◆ WHAT YOU HAVE TO DO:
Nothing in the data may be altered, so output all of it exactly.

◆ EXCERPTED RECORDS:
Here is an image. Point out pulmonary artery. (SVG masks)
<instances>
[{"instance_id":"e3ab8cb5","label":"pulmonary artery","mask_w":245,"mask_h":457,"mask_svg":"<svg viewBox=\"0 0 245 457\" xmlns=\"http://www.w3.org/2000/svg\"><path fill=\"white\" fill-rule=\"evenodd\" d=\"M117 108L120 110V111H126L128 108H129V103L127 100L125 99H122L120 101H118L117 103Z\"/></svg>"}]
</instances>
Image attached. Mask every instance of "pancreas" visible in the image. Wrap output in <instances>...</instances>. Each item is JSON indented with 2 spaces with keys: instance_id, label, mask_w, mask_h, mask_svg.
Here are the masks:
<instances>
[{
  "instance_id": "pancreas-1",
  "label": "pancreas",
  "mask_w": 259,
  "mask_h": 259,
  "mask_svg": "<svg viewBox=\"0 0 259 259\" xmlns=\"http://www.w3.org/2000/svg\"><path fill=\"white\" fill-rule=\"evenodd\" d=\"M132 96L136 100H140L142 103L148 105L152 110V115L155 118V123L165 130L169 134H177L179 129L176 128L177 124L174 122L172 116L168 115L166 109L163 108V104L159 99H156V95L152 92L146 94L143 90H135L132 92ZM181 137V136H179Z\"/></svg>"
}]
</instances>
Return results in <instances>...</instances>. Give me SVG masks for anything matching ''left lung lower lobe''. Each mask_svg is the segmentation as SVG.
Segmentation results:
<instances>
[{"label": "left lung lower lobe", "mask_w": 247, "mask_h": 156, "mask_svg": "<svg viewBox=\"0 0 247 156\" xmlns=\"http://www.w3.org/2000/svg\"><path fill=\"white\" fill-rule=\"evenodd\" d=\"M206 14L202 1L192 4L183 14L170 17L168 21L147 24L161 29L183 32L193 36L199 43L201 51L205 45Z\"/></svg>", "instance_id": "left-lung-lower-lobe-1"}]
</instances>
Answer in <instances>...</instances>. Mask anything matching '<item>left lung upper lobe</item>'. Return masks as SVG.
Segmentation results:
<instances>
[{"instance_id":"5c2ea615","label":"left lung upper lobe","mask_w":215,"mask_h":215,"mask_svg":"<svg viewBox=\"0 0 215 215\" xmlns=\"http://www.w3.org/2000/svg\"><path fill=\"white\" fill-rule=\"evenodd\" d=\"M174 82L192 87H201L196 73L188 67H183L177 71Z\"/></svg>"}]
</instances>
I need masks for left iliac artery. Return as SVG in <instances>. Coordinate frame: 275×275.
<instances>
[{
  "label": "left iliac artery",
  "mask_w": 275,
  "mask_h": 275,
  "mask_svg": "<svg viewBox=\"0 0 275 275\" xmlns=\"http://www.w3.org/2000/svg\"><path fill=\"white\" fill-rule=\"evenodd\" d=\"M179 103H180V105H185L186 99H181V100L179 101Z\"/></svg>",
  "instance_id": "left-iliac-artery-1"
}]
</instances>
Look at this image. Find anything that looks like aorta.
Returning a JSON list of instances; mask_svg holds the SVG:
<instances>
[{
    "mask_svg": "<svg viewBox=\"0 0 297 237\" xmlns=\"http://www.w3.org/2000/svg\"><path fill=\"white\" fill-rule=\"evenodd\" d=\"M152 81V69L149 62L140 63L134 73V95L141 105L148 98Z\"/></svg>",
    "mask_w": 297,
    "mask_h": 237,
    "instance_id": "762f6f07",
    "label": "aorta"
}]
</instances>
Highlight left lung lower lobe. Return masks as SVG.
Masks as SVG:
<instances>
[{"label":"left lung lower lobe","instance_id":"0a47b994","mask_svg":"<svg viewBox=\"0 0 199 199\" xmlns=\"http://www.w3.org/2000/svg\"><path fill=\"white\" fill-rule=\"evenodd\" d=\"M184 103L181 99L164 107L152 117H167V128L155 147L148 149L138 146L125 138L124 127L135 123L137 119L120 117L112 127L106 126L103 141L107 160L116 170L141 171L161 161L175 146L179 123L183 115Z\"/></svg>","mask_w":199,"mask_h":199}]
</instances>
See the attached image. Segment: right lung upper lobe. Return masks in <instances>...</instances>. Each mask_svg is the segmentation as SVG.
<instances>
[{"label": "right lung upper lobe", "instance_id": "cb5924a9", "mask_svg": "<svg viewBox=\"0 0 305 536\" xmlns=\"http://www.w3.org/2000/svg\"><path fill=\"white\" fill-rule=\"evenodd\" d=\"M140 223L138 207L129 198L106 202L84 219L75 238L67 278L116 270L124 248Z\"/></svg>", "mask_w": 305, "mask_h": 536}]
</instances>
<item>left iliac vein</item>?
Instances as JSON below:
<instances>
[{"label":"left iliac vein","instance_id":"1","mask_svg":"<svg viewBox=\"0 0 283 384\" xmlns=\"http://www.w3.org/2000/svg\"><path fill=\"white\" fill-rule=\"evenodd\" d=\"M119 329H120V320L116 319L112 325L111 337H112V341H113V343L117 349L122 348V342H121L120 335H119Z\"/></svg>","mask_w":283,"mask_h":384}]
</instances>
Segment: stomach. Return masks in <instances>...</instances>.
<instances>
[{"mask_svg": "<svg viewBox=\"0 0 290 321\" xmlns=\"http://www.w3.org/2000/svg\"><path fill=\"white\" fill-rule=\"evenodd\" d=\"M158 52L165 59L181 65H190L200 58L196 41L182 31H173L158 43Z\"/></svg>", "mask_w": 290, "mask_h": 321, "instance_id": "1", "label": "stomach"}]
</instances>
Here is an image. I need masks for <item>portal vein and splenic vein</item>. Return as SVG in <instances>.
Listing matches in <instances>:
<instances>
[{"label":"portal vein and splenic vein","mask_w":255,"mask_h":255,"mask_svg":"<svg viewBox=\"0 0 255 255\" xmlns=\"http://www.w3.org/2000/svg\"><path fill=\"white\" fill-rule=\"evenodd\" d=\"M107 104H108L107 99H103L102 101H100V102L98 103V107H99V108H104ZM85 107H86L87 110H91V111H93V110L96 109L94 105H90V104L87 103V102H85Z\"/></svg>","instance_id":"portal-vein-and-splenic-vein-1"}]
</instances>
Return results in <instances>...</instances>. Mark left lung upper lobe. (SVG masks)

◆ RESPONSE:
Here is an image. Point out pulmonary artery. (SVG masks)
<instances>
[{"instance_id":"e3ab8cb5","label":"pulmonary artery","mask_w":245,"mask_h":457,"mask_svg":"<svg viewBox=\"0 0 245 457\" xmlns=\"http://www.w3.org/2000/svg\"><path fill=\"white\" fill-rule=\"evenodd\" d=\"M117 108L120 110V111H126L128 108H129V103L127 100L125 99H122L120 101H118L117 103Z\"/></svg>"}]
</instances>
Image attached. Mask every instance of "pancreas" visible in the image. Wrap output in <instances>...</instances>. Each item is JSON indented with 2 spaces with keys: instance_id, label, mask_w, mask_h, mask_svg.
Here are the masks:
<instances>
[{
  "instance_id": "pancreas-1",
  "label": "pancreas",
  "mask_w": 259,
  "mask_h": 259,
  "mask_svg": "<svg viewBox=\"0 0 259 259\" xmlns=\"http://www.w3.org/2000/svg\"><path fill=\"white\" fill-rule=\"evenodd\" d=\"M132 96L136 100H140L142 103L148 105L152 110V115L155 118V123L165 130L169 134H177L179 129L176 128L177 124L174 122L172 116L168 115L166 109L163 108V104L159 99H156V95L152 92L146 94L143 90H135L132 92ZM181 137V136H179Z\"/></svg>"
}]
</instances>
Return results in <instances>...</instances>. Give me SVG masks for anything matching ''left lung lower lobe''. Each mask_svg is the segmentation as SVG.
Segmentation results:
<instances>
[{"label": "left lung lower lobe", "mask_w": 247, "mask_h": 156, "mask_svg": "<svg viewBox=\"0 0 247 156\" xmlns=\"http://www.w3.org/2000/svg\"><path fill=\"white\" fill-rule=\"evenodd\" d=\"M206 14L202 1L192 4L183 14L170 17L168 21L147 24L161 29L183 32L193 36L199 43L201 51L205 45Z\"/></svg>", "instance_id": "left-lung-lower-lobe-1"}]
</instances>
Answer in <instances>...</instances>. Mask anything matching '<item>left lung upper lobe</item>'. Return masks as SVG.
Segmentation results:
<instances>
[{"instance_id":"5c2ea615","label":"left lung upper lobe","mask_w":215,"mask_h":215,"mask_svg":"<svg viewBox=\"0 0 215 215\" xmlns=\"http://www.w3.org/2000/svg\"><path fill=\"white\" fill-rule=\"evenodd\" d=\"M174 82L192 87H201L196 73L188 67H183L177 71Z\"/></svg>"}]
</instances>
I need masks for left iliac artery. Return as SVG in <instances>. Coordinate frame: 275×275.
<instances>
[{
  "label": "left iliac artery",
  "mask_w": 275,
  "mask_h": 275,
  "mask_svg": "<svg viewBox=\"0 0 275 275\" xmlns=\"http://www.w3.org/2000/svg\"><path fill=\"white\" fill-rule=\"evenodd\" d=\"M179 103H180V105H185L186 99H181V100L179 101Z\"/></svg>",
  "instance_id": "left-iliac-artery-1"
}]
</instances>
Look at this image. Find anything that looks like aorta.
Returning a JSON list of instances; mask_svg holds the SVG:
<instances>
[{
    "mask_svg": "<svg viewBox=\"0 0 297 237\" xmlns=\"http://www.w3.org/2000/svg\"><path fill=\"white\" fill-rule=\"evenodd\" d=\"M152 81V69L149 62L140 63L134 73V95L141 105L148 98Z\"/></svg>",
    "mask_w": 297,
    "mask_h": 237,
    "instance_id": "762f6f07",
    "label": "aorta"
}]
</instances>
Highlight left lung lower lobe. Return masks as SVG.
Masks as SVG:
<instances>
[{"label":"left lung lower lobe","instance_id":"0a47b994","mask_svg":"<svg viewBox=\"0 0 199 199\" xmlns=\"http://www.w3.org/2000/svg\"><path fill=\"white\" fill-rule=\"evenodd\" d=\"M184 103L181 99L164 107L152 117H167V128L155 147L148 149L138 146L125 138L124 127L135 123L137 119L120 117L112 127L106 126L103 141L107 160L116 170L141 171L161 161L175 146L179 123L183 115Z\"/></svg>","mask_w":199,"mask_h":199}]
</instances>
See the attached image. Segment: right lung upper lobe. Return masks in <instances>...</instances>. Each mask_svg is the segmentation as SVG.
<instances>
[{"label": "right lung upper lobe", "instance_id": "cb5924a9", "mask_svg": "<svg viewBox=\"0 0 305 536\" xmlns=\"http://www.w3.org/2000/svg\"><path fill=\"white\" fill-rule=\"evenodd\" d=\"M140 223L138 207L129 198L106 202L84 219L75 238L67 278L116 270L124 248Z\"/></svg>", "mask_w": 305, "mask_h": 536}]
</instances>
<item>left iliac vein</item>?
Instances as JSON below:
<instances>
[{"label":"left iliac vein","instance_id":"1","mask_svg":"<svg viewBox=\"0 0 283 384\" xmlns=\"http://www.w3.org/2000/svg\"><path fill=\"white\" fill-rule=\"evenodd\" d=\"M119 329H120V320L116 319L112 325L111 337H112V341H113V343L117 349L122 348V342H121L120 335H119Z\"/></svg>","mask_w":283,"mask_h":384}]
</instances>
Segment: stomach. Return masks in <instances>...</instances>.
<instances>
[{"mask_svg": "<svg viewBox=\"0 0 290 321\" xmlns=\"http://www.w3.org/2000/svg\"><path fill=\"white\" fill-rule=\"evenodd\" d=\"M158 52L165 59L181 65H190L200 58L196 41L182 31H173L158 43Z\"/></svg>", "mask_w": 290, "mask_h": 321, "instance_id": "1", "label": "stomach"}]
</instances>
Here is an image. I need masks for <item>portal vein and splenic vein</item>. Return as SVG in <instances>.
Listing matches in <instances>:
<instances>
[{"label":"portal vein and splenic vein","mask_w":255,"mask_h":255,"mask_svg":"<svg viewBox=\"0 0 255 255\" xmlns=\"http://www.w3.org/2000/svg\"><path fill=\"white\" fill-rule=\"evenodd\" d=\"M107 104H108L107 99H103L102 101H100V102L98 103V107H99V108H104ZM85 107H86L87 110H91V111H93V110L96 109L94 105H90V104L87 103V102H85Z\"/></svg>","instance_id":"portal-vein-and-splenic-vein-1"}]
</instances>
Return results in <instances>...</instances>. Mark left lung upper lobe. (SVG masks)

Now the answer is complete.